Problem statement
Give back the lines below verbatim, omitting all pictures.

(Collected data)
▽

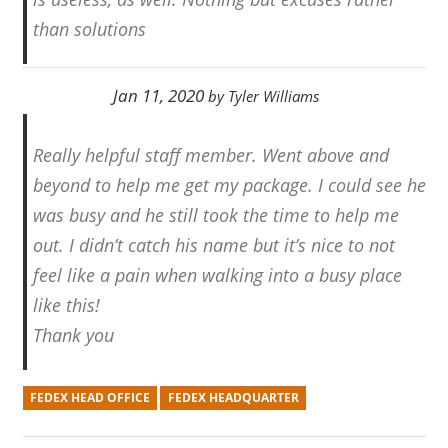
than solutions
Jan 11, 2020
by
Tyler Williams
Really helpful staff member. Went above and
beyond to help me get my package. I could see he
was busy and he still took the time to help me
out. I didn’t catch his name but it’s nice to not
feel like a pain when walking into a busy place
like this!
Thank you
FEDEX HEAD OFFICE
FEDEX HEADQUARTER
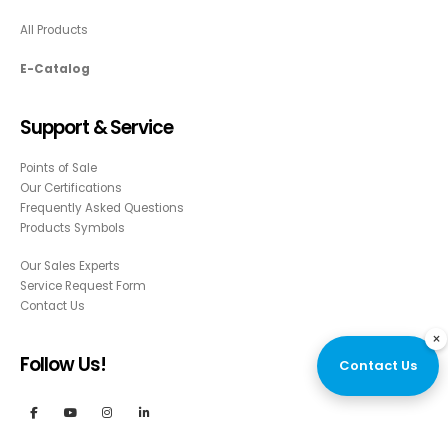
All Products
E-Catalog
Support & Service
Points of Sale
Our Certifications
Frequently Asked Questions
Products Symbols
Our Sales Experts
Service Request Form
Contact Us
×
Follow Us!
Contact Us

△

Result of this exercise
than solutions
Jan 11, 2020
by
Tyler Williams
Really helpful staff member. Went above and
beyond to help me get my package. I could see he
was busy and he still took the time to help me
out. I didn’t catch his name but it’s nice to not
feel like a pain when walking into a busy place
like this!
Thank you
FEDEX HEAD OFFICE
FEDEX HEADQUARTER
All Products
E-Catalog
Support & Service
Points of Sale
Our Certifications
Frequently Asked Questions
Products Symbols
Our Sales Experts
Service Request Form
Contact Us
×
Follow Us!
Contact Us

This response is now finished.